Within the listing below, give again exactly the lines between the one containing "glaublichen, Die" and the one containing "Zrealizowane przez Fundację Zdrowego Postępu", inclusive, pictures left aside.

_ _ _ _ _

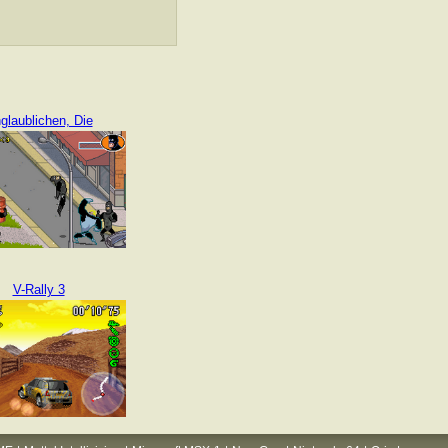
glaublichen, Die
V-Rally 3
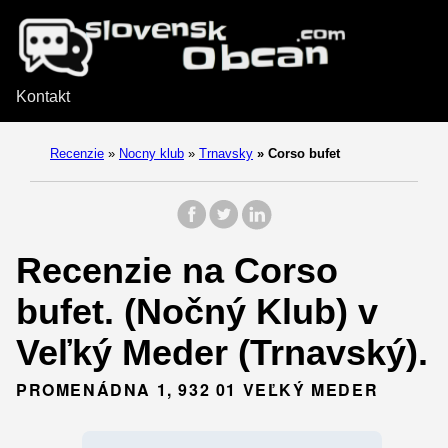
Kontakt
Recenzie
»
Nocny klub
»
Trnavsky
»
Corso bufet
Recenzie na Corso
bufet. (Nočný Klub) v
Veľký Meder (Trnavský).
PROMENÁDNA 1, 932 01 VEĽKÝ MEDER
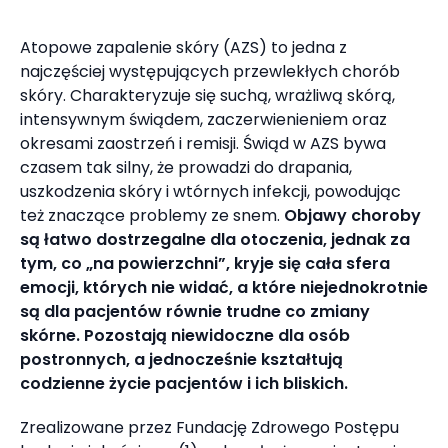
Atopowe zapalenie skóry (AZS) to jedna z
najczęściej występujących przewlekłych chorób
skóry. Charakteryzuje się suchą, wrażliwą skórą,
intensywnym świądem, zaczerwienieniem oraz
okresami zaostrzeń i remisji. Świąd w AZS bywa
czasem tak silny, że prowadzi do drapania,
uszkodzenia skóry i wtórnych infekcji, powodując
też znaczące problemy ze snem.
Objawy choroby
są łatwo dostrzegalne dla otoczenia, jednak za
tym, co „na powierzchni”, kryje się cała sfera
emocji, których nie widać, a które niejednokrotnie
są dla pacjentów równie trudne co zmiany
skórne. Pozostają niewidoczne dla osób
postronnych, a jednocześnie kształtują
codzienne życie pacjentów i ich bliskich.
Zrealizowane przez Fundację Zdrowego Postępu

_ _ _ _ _

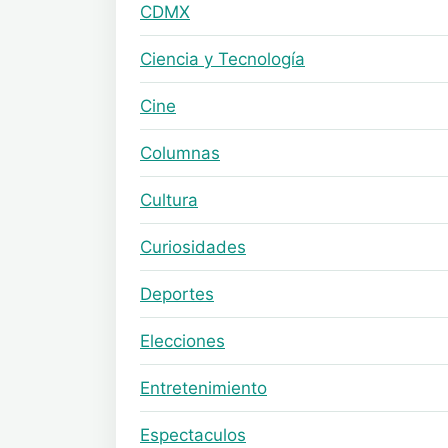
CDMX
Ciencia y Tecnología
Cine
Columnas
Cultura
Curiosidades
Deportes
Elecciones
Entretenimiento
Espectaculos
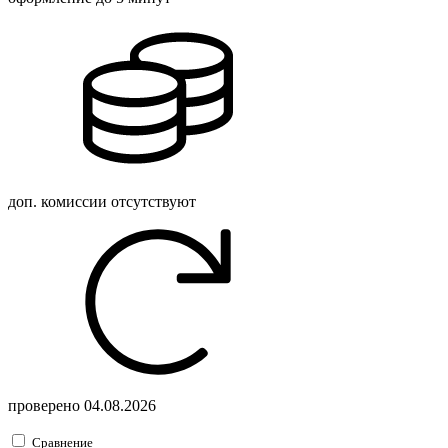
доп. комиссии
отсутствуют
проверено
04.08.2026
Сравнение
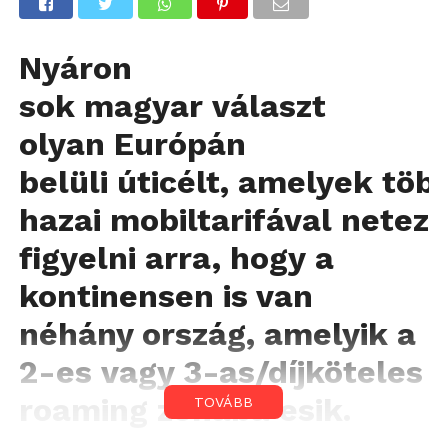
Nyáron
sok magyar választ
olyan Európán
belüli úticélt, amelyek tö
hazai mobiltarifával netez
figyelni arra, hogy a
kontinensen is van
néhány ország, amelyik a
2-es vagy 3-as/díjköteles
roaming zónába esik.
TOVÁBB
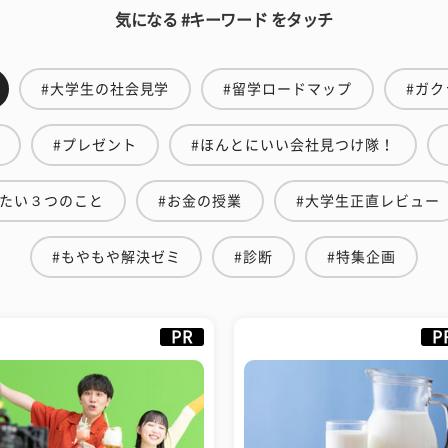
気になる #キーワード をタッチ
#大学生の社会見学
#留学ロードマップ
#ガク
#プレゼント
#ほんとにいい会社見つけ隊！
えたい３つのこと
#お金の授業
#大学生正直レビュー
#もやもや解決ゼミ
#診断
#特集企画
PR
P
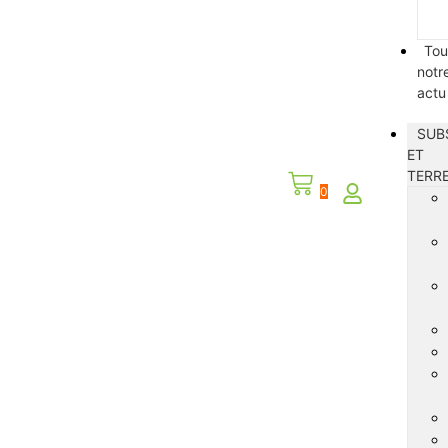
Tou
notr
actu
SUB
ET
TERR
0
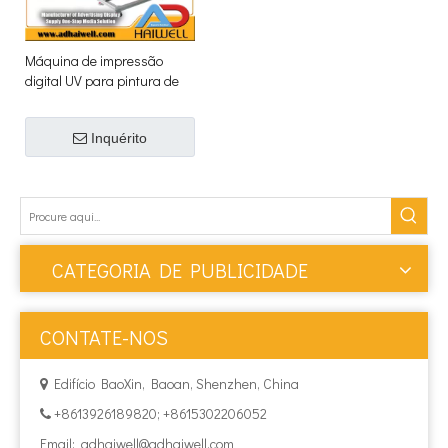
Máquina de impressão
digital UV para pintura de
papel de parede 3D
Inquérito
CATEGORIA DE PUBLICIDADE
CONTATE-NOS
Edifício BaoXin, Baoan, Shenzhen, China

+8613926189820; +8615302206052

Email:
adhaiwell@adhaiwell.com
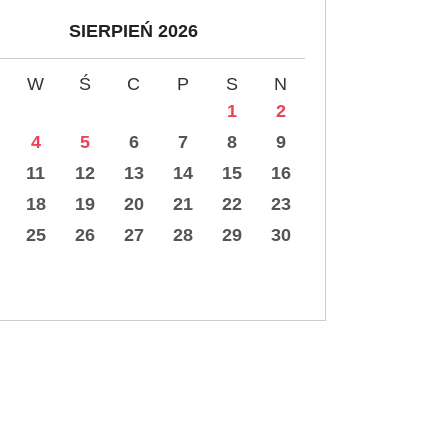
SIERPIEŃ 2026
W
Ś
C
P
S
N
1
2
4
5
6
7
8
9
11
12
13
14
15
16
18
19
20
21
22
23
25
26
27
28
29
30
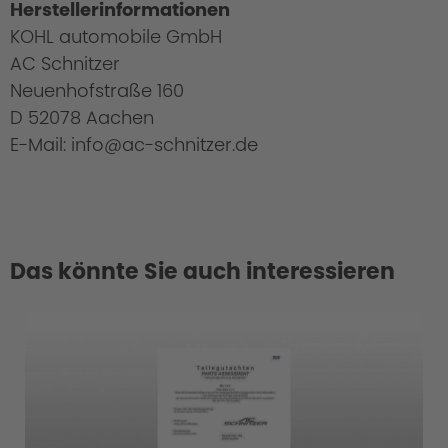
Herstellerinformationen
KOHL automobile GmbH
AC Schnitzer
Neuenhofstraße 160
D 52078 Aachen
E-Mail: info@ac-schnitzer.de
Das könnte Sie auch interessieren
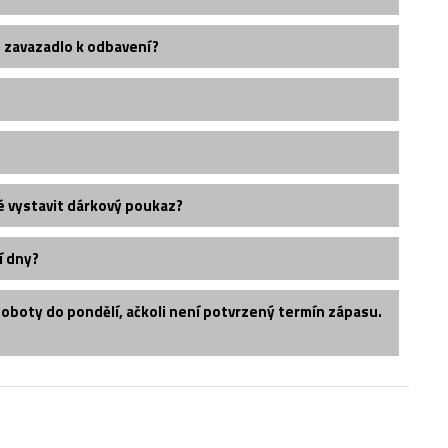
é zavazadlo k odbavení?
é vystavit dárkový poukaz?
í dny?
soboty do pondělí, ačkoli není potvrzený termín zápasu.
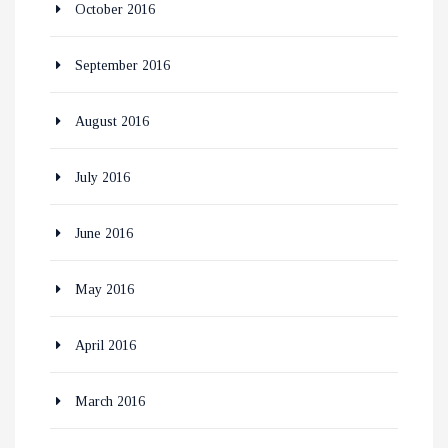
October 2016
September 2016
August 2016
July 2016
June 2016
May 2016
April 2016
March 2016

_ _ _ _ _

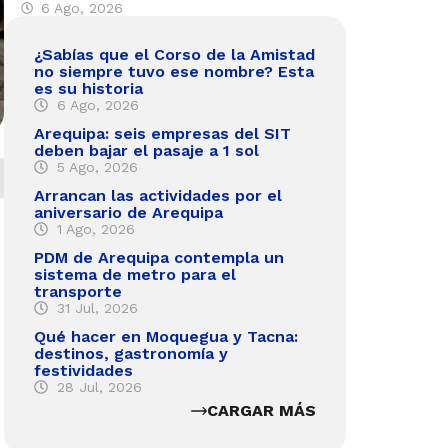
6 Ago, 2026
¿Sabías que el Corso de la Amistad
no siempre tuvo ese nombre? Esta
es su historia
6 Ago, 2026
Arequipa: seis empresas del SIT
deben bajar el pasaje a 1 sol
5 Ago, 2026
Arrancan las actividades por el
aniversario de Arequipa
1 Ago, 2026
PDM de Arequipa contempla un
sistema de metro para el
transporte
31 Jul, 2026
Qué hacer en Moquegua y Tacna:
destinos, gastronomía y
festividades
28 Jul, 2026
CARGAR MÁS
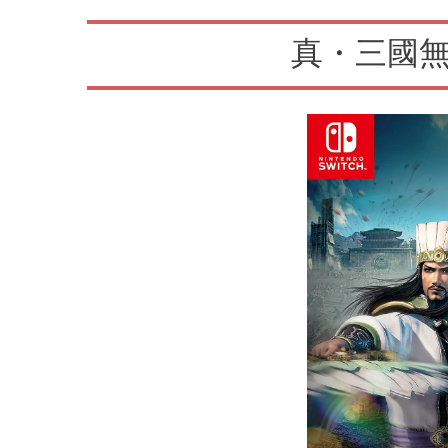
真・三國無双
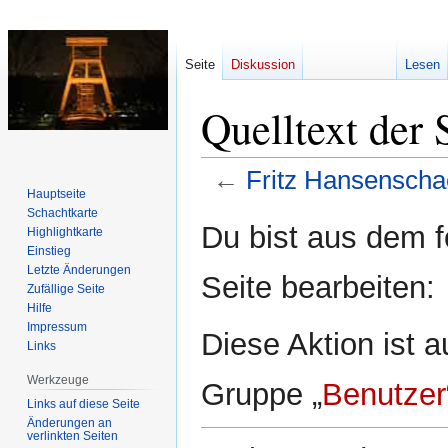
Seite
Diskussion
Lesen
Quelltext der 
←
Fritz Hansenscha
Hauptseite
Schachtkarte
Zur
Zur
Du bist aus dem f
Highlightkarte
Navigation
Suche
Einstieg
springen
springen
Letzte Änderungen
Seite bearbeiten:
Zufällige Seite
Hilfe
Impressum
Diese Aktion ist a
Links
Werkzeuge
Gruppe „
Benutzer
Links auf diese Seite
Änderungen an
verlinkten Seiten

_ _ _ _ _

*EXERCISE RESPONSE*.
glaublichen, Die
V-Rally 3
Kontakt
Recenzie
»
Nocny klub
»
Trnavsky
»
Corso bufet
Recenzie na Corso
bufet. (Nočný Klub) v
Veľký Meder (Trnavský).
PROMENÁDNA 1, 932 01 VEĽKÝ MEDER
Atopowe zapalenie skóry (AZS) to jedna z
najczęściej występujących przewlekłych chorób
skóry. Charakteryzuje się suchą, wrażliwą skórą,
intensywnym świądem, zaczerwienieniem oraz
okresami zaostrzeń i remisji. Świąd w AZS bywa
czasem tak silny, że prowadzi do drapania,
uszkodzenia skóry i wtórnych infekcji, powodując
też znaczące problemy ze snem.
Objawy choroby
są łatwo dostrzegalne dla otoczenia, jednak za
tym, co „na powierzchni”, kryje się cała sfera
emocji, których nie widać, a które niejednokrotnie
są dla pacjentów równie trudne co zmiany
skórne. Pozostają niewidoczne dla osób
postronnych, a jednocześnie kształtują
codzienne życie pacjentów i ich bliskich.
Zrealizowane przez Fundację Zdrowego Postępu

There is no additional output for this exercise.